## [Assignment]
Repeat the listing exactly. Do not carry over any pictures.

☆ ☆ ☆

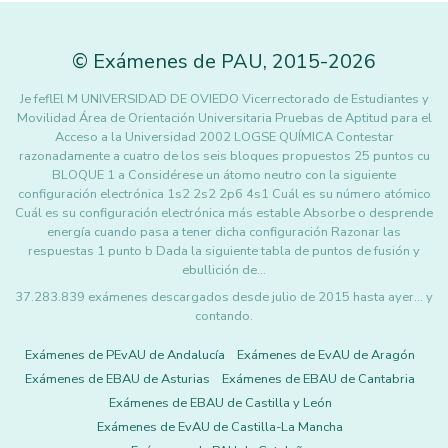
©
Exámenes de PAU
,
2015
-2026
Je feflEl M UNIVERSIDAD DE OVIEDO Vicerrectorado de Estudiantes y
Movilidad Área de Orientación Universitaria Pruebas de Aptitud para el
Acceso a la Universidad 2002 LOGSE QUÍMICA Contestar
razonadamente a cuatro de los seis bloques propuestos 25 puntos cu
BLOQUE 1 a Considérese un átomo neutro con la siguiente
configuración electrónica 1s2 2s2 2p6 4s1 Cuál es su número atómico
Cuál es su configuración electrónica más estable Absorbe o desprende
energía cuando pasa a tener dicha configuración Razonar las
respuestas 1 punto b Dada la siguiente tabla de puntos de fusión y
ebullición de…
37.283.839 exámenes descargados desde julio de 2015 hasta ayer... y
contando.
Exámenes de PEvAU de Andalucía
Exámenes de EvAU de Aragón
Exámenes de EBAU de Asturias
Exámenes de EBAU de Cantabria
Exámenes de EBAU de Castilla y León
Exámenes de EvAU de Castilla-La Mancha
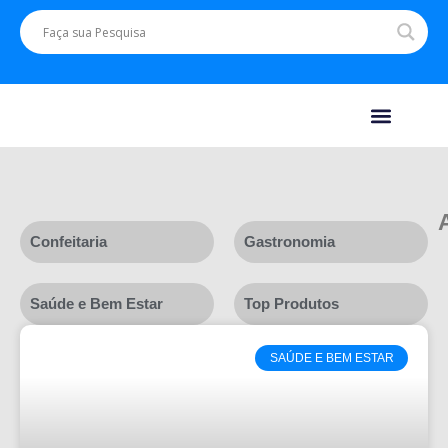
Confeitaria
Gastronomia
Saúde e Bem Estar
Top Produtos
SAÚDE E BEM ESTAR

☆ ☆ ☆

## [Reply]
©
Exámenes de PAU
,
2015
-2026
Je feflEl M UNIVERSIDAD DE OVIEDO Vicerrectorado de Estudiantes y
Movilidad Área de Orientación Universitaria Pruebas de Aptitud para el
Acceso a la Universidad 2002 LOGSE QUÍMICA Contestar
razonadamente a cuatro de los seis bloques propuestos 25 puntos cu
BLOQUE 1 a Considérese un átomo neutro con la siguiente
configuración electrónica 1s2 2s2 2p6 4s1 Cuál es su número atómico
Cuál es su configuración electrónica más estable Absorbe o desprende
energía cuando pasa a tener dicha configuración Razonar las
respuestas 1 punto b Dada la siguiente tabla de puntos de fusión y
ebullición de…
37.283.839 exámenes descargados desde julio de 2015 hasta ayer... y
contando.
Exámenes de PEvAU de Andalucía
Exámenes de EvAU de Aragón
Exámenes de EBAU de Asturias
Exámenes de EBAU de Cantabria
Exámenes de EBAU de Castilla y León
Exámenes de EvAU de Castilla-La Mancha
Confeitaria
Gastronomia
Saúde e Bem Estar
Top Produtos
SAÚDE E BEM ESTAR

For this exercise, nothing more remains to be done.